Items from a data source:
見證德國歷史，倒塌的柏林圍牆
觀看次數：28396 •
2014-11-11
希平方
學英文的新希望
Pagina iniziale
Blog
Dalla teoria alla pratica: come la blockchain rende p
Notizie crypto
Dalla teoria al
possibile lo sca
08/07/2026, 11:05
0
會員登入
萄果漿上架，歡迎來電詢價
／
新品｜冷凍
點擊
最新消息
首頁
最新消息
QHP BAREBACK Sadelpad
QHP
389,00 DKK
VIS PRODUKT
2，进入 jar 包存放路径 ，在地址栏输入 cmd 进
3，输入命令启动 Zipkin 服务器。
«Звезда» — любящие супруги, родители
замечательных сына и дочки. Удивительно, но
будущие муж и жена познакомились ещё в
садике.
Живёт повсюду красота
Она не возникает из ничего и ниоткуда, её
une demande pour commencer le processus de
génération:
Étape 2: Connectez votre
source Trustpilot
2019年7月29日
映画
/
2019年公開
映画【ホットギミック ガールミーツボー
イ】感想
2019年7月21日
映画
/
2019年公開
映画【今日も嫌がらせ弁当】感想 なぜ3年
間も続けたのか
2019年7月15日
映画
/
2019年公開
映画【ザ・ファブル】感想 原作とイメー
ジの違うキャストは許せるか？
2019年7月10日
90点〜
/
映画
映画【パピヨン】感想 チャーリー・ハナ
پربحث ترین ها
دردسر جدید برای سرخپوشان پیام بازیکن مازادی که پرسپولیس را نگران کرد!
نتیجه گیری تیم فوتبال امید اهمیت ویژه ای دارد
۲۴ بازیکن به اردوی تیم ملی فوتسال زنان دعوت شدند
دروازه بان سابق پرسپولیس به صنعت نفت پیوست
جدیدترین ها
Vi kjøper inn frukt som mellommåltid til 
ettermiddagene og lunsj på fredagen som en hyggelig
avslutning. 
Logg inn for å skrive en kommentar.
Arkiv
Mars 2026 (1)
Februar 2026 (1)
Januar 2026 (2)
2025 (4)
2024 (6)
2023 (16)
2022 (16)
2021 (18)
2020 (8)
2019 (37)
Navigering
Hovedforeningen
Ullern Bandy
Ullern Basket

→ **Description of the task**
Give the number of lines in the records where the word "Dalla" shows up. Nothing else belongs in the reply.

→ **Exercise answer**
2